● **EXERCISE INSTRUCTIONS**:
Find every line in the records below that holds the word "processed", and copy it out.

● **DATA SHOWN**:
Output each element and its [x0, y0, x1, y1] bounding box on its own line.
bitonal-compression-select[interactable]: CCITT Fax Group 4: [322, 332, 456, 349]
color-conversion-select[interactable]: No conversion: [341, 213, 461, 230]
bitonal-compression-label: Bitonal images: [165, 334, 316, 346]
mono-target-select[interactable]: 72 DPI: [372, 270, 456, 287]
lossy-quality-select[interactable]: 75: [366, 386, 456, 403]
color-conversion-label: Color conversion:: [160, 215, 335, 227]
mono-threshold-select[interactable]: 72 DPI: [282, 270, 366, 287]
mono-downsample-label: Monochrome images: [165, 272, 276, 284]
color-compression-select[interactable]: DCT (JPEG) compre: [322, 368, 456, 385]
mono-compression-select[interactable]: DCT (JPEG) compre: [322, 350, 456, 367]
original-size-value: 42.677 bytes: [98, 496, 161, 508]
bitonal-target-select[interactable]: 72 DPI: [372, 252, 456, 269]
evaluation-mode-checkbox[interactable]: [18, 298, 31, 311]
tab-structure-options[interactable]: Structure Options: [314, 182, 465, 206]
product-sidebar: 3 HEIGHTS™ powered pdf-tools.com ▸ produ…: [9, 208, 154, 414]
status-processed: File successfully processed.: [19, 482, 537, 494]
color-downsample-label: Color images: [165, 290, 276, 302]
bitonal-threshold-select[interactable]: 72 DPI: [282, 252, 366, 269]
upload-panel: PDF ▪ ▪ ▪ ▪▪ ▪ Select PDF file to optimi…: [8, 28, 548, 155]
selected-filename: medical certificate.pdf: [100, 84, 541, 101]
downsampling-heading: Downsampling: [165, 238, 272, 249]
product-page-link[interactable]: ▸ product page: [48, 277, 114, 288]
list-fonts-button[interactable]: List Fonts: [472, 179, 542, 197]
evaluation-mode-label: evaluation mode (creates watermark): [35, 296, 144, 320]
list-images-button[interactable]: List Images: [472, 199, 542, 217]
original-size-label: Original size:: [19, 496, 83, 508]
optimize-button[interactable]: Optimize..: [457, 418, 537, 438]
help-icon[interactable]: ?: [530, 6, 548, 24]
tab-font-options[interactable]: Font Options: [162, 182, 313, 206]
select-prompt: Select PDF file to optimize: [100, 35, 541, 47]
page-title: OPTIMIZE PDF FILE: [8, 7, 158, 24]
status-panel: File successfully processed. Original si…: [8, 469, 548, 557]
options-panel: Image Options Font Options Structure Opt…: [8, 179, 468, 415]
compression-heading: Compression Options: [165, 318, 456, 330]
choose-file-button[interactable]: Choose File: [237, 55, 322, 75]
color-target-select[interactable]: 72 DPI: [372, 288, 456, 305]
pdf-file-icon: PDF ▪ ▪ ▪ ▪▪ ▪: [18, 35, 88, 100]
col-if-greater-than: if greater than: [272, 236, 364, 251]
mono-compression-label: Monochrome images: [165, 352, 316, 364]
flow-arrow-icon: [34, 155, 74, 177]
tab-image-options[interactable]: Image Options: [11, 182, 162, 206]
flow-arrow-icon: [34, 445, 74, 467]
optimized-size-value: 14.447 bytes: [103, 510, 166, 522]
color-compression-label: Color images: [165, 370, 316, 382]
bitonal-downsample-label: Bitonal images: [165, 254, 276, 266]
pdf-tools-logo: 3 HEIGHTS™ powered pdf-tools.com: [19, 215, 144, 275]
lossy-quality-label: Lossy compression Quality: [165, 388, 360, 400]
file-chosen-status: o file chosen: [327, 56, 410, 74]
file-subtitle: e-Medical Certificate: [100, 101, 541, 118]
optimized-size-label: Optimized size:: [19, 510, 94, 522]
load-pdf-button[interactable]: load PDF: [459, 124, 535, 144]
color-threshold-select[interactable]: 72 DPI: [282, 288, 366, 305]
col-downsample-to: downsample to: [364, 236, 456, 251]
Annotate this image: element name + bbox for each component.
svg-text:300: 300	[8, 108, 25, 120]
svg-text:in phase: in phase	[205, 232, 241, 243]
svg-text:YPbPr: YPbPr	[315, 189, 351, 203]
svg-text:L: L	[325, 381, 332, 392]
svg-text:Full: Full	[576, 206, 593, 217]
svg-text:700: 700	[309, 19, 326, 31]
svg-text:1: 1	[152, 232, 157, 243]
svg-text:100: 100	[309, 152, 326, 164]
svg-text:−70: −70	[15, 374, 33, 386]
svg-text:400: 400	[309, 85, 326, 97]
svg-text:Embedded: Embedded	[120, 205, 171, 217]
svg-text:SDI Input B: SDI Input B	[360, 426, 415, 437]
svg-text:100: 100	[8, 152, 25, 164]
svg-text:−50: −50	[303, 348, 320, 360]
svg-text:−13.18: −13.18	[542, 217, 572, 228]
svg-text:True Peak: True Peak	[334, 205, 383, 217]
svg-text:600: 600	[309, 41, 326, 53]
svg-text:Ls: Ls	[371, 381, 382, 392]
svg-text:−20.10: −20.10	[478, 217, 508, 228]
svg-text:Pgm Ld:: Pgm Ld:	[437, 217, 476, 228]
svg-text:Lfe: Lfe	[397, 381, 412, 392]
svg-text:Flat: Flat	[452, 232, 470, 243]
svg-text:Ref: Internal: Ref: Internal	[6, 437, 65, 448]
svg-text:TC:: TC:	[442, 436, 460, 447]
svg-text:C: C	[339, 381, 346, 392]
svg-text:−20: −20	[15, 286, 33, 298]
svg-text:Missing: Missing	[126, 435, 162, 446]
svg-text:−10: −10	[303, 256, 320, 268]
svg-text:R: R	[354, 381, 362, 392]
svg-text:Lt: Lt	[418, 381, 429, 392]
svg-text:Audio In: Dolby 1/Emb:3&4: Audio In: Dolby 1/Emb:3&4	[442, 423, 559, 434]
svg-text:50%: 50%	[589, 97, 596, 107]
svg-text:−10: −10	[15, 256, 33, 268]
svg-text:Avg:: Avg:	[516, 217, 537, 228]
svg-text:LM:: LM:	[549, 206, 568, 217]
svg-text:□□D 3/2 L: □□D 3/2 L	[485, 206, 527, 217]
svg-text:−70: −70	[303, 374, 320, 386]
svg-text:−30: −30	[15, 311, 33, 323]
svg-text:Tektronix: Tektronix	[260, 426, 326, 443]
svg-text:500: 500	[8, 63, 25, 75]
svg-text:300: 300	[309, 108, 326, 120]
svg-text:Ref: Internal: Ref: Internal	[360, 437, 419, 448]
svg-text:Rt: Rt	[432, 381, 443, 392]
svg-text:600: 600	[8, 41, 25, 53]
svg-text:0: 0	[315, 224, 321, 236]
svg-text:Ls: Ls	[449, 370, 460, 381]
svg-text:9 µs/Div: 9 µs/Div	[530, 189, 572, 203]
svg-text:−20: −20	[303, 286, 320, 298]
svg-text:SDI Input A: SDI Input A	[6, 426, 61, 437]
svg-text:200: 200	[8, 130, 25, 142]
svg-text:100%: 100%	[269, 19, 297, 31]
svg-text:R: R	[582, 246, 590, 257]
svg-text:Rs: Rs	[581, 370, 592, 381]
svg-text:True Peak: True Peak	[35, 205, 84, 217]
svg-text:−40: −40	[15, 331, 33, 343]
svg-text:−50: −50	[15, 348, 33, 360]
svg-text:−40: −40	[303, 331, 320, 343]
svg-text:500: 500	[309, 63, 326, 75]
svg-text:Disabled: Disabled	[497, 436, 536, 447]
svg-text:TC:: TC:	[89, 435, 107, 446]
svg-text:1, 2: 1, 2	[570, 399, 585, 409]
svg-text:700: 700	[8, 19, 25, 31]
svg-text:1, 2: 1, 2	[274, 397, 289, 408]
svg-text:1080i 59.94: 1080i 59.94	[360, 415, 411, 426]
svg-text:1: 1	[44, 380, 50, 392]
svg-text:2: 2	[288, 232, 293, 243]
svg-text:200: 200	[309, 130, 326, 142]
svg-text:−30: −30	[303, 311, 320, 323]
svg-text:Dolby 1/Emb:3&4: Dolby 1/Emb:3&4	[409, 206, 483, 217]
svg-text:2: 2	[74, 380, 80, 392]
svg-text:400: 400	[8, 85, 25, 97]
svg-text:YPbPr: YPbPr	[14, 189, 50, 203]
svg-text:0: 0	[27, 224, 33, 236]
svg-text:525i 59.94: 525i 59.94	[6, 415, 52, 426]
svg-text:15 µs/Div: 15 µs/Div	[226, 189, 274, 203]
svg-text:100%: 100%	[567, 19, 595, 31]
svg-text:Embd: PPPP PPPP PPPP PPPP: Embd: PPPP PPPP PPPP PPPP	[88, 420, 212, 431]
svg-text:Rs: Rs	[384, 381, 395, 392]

--

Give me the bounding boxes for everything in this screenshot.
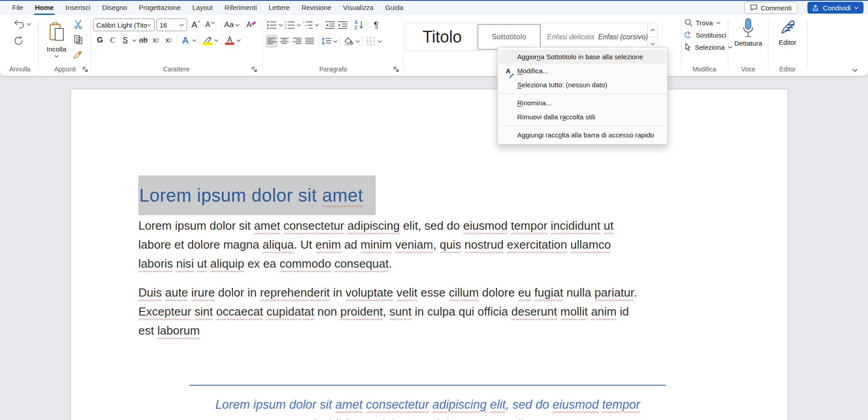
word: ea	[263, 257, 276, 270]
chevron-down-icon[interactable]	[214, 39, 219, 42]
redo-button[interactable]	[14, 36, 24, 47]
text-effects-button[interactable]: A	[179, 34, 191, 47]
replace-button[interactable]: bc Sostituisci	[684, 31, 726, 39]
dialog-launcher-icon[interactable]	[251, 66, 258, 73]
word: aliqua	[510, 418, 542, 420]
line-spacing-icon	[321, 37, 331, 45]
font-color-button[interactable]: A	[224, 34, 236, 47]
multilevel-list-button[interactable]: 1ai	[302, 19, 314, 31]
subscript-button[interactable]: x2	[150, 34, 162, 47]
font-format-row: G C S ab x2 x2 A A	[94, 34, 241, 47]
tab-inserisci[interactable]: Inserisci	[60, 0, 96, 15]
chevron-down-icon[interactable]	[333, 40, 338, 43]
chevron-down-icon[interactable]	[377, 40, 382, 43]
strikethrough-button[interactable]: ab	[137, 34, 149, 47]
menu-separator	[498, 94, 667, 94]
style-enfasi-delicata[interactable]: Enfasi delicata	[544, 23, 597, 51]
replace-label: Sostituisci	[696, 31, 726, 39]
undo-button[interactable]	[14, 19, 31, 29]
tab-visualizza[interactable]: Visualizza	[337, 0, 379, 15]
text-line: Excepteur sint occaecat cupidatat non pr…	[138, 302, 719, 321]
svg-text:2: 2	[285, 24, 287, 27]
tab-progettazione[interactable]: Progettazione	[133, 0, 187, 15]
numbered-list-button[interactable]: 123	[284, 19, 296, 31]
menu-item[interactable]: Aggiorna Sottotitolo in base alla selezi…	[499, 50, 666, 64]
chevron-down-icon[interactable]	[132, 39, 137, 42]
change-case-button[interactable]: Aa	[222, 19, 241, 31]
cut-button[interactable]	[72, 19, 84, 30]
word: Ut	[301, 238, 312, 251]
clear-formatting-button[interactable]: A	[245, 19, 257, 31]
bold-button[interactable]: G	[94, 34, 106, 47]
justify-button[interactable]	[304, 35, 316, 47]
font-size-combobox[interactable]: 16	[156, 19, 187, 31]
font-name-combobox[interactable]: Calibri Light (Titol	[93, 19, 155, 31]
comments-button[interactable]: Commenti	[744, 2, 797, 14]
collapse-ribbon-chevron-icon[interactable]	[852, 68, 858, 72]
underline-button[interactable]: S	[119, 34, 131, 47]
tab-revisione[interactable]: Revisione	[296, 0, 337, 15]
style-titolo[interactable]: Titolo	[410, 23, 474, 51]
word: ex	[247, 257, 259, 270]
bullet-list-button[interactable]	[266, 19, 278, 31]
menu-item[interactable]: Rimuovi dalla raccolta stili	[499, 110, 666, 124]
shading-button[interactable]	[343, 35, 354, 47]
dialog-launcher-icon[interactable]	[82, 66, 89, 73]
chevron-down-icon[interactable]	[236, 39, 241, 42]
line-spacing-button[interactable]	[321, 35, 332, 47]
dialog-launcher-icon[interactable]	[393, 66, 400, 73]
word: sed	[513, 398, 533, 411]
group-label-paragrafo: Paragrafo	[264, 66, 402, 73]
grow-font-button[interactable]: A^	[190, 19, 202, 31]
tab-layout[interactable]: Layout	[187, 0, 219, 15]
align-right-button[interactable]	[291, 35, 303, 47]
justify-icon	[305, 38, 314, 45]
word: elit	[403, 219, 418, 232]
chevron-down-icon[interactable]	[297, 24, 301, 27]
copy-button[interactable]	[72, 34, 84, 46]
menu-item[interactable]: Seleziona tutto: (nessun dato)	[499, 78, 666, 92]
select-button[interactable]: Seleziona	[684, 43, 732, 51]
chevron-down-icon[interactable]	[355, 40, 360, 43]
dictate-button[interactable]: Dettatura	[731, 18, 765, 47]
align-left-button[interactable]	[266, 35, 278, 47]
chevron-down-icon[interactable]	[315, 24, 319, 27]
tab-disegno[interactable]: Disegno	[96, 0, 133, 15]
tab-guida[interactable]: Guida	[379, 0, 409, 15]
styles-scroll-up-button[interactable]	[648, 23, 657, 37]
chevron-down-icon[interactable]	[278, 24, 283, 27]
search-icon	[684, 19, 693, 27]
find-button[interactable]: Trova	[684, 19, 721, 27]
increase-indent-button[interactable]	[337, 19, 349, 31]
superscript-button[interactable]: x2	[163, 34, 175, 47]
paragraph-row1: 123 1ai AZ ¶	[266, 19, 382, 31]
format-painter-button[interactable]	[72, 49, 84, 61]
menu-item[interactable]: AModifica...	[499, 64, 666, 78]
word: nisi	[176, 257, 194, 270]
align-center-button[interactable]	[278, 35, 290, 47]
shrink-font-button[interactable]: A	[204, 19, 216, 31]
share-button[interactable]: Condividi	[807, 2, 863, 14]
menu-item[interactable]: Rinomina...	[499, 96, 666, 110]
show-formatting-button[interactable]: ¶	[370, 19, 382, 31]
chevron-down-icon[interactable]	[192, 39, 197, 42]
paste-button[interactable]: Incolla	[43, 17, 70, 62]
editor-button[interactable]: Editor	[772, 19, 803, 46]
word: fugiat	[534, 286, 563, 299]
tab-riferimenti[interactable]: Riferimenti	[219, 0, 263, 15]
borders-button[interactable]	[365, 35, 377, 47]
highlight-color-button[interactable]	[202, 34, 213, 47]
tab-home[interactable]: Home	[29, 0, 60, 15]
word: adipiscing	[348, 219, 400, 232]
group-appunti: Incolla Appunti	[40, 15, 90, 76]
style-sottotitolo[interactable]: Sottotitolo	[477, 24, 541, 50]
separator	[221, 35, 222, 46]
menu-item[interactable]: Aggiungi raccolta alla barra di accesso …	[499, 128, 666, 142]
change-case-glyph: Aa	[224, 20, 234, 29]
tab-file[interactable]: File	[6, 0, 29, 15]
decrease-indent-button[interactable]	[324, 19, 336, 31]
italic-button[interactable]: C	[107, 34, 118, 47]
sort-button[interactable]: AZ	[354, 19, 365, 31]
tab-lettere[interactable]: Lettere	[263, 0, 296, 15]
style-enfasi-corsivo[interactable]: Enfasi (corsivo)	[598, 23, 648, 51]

--

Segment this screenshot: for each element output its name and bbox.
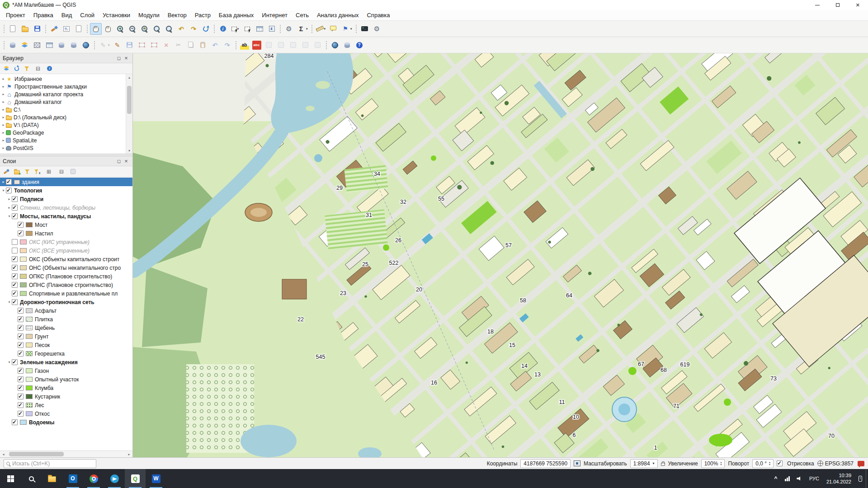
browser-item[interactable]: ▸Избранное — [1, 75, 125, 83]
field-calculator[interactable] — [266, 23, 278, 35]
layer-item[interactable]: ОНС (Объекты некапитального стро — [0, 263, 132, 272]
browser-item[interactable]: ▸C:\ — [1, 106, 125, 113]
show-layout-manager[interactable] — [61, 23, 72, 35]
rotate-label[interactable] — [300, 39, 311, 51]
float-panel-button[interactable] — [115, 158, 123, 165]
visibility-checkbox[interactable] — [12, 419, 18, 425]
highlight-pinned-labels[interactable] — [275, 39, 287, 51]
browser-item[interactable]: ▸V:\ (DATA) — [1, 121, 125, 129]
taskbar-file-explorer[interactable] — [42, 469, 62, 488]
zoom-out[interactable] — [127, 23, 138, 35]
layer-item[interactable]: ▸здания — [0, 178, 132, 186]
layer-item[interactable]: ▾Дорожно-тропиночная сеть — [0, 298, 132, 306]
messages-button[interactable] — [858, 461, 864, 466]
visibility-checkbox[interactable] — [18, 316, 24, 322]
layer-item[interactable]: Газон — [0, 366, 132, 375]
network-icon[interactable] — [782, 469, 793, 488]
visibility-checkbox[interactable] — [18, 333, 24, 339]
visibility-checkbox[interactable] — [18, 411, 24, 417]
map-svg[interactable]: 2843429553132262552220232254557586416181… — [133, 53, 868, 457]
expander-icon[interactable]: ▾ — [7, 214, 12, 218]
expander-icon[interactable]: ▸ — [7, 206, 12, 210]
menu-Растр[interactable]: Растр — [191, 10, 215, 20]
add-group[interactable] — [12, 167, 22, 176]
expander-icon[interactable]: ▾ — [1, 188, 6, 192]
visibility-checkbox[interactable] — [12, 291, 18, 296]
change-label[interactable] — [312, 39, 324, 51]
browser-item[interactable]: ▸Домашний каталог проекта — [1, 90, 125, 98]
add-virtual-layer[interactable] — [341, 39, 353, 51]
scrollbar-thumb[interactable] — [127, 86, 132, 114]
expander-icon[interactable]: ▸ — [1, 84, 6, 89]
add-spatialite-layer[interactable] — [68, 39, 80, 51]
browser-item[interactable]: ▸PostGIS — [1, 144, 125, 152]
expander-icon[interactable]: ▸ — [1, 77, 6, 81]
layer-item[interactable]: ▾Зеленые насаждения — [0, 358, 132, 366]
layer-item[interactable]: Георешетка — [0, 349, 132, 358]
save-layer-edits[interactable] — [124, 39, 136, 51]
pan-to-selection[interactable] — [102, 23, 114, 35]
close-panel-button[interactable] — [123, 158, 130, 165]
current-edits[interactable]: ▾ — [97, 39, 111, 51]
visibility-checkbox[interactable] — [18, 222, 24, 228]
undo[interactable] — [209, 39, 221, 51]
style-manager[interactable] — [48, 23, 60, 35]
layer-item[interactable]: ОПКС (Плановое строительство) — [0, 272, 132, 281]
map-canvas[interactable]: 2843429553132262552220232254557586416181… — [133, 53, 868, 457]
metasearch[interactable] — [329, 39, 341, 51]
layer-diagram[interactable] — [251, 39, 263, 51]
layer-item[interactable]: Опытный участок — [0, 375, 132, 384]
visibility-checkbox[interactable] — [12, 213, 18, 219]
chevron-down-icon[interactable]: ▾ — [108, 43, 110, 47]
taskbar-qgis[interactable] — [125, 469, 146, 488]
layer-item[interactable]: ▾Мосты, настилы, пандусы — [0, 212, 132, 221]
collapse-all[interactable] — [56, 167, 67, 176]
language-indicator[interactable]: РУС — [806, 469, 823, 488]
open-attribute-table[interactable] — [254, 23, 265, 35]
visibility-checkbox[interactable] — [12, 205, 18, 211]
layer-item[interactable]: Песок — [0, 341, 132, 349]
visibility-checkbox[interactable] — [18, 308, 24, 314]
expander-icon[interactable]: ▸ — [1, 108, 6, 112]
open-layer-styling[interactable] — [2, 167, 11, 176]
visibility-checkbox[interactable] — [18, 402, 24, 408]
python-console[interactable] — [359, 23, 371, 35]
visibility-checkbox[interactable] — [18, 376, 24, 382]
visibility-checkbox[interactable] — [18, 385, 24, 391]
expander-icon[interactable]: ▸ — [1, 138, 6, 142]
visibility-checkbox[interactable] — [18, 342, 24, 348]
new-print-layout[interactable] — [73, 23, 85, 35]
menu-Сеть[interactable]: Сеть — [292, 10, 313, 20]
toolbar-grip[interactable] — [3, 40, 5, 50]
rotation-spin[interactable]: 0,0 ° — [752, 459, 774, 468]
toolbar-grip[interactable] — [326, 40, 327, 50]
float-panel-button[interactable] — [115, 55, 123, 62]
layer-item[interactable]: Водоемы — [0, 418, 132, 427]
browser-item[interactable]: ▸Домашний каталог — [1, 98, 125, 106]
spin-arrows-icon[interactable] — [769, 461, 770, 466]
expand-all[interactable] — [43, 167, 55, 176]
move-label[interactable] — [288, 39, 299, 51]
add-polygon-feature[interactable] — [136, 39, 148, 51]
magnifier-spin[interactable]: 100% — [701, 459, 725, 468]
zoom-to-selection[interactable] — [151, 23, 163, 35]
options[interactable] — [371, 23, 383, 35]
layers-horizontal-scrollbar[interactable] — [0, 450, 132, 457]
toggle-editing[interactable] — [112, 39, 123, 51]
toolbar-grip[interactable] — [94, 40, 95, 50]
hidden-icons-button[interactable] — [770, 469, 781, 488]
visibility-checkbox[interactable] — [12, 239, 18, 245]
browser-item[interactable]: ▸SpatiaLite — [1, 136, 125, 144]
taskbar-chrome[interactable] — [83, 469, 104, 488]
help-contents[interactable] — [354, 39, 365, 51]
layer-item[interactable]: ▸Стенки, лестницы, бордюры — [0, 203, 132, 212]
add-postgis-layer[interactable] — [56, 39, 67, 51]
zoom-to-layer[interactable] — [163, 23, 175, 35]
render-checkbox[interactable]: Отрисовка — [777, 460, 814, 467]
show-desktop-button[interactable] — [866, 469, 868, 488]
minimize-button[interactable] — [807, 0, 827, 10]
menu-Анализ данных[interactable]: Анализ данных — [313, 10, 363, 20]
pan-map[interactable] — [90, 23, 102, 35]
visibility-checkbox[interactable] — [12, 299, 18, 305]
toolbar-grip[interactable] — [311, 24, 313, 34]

● **FINISHED EXERCISE**:
status-processed: File successfully processed.: [19, 482, 537, 494]
status-panel: File successfully processed. Original si…: [8, 469, 548, 557]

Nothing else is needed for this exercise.